Misdemeanour or something more

It is primitive and unacceptable, it makes MPs uncomfortable and they do not feel safe, it is threatening and scary, it is recurring and more and more common, it is… At the end of the day, MPs are still people, although some simpletons do not think so. People react to this kind of pressure sooner or later one way or another. If we do not feel like someone is going to protect us, we turn on our defence mechanism and start to adapt to the demands over time.

So is pressure on an MP and his work really just a misdemeanour? Is threatening democracy in a democracy really just an offense? If it is, then it should change immediately! It should not be like this and it must not go. Democracy is the highest form of realisation of human rights and freedoms. It was not easy for us and our ancestors when we fought for them. Will we allow them to be taken from us after the acquisitions? We used to be underestimated by different foreign masters, later also revolutionaries, but now the street mob would like to threaten that. So if putting pressure on MPs with attacks and spitting in their faces is just an offense, we need to change that immediately. If the police have too little power to prosecute the perpetrators of these acts, they should be given additional ones immediately. If there is no discipline in the police and it is biased, order must be made there so that the police can maintain order.

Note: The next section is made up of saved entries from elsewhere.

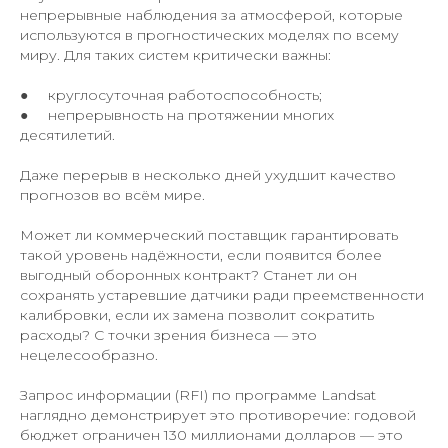
непрерывные наблюдения за атмосферой, которые
используются в прогностических моделях по всему
миру. Для таких систем критически важны:
● круглосуточная работоспособность;
● непрерывность на протяжении многих
десятилетий.
Даже перерыв в несколько дней ухудшит качество
прогнозов во всём мире.
Может ли коммерческий поставщик гарантировать
такой уровень надёжности, если появится более
выгодный оборонных контракт? Станет ли он
сохранять устаревшие датчики ради преемственности
калибровки, если их замена позволит сократить
расходы? С точки зрения бизнеса — это
нецелесообразно.
Запрос информации (RFI) по программе Landsat
наглядно демонстрирует это противоречие: годовой
бюджет ограничен 130 миллионами долларов — это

Intensifying can lead to the worst

That the street should not decide is an old claim like the old democracy. Moreover, this was not allowed even by hegemons in the time of kingdoms, empires and other forms of government. Democracy is really following the path that the philosopher Socrates, who was born almost five hundred years before Christ, is said to have said: “Democracy will pay because it wants to please everyone. The poor will want the wealth of the rich and democracy will give it to them. Young people will want to be respected as older, women will want to be like men, foreigners will want indigenous rights and democracy will give them that. Thieves, fraudsters and power-hungry criminals will want important state functions, which democracy will allow them to do, and when they democratically take power, a harsher tyranny will be born than it was during any monarchy or oligarchy?”

The intensifying begins with the first action allowed. We talk about rebellion for no reason, then there are threats, concrete actions follow, and in the end there are consequences. It is ignorance and despondency, followed by turning a blind eye and passivity, and in the end we count the dead. Proven a hundred times with experience. So why repeat it again?

Will the young Slovenian democracy be the first to follow this path? We are not yet so far as to believe this, and warnings and reflection are certainly not superfluous. Slovene, do not allow this, get to know yourself, as Socrates also said. By getting to know ourselves, we encourage criticism of our own thinking. If we are consistent in this, we will not nod to the street but to ourselves and our reason. This one will certainly not take us to Prešeren Square on Friday or among those who unreasonably harass and attack passers-by, whoever they are. Today MPs, tomorrow entrepreneurs, and next it is our turn.

Davorin Kopše is a veteran of the war for Slovenia, a candidate for the European Parliament and an active citizen.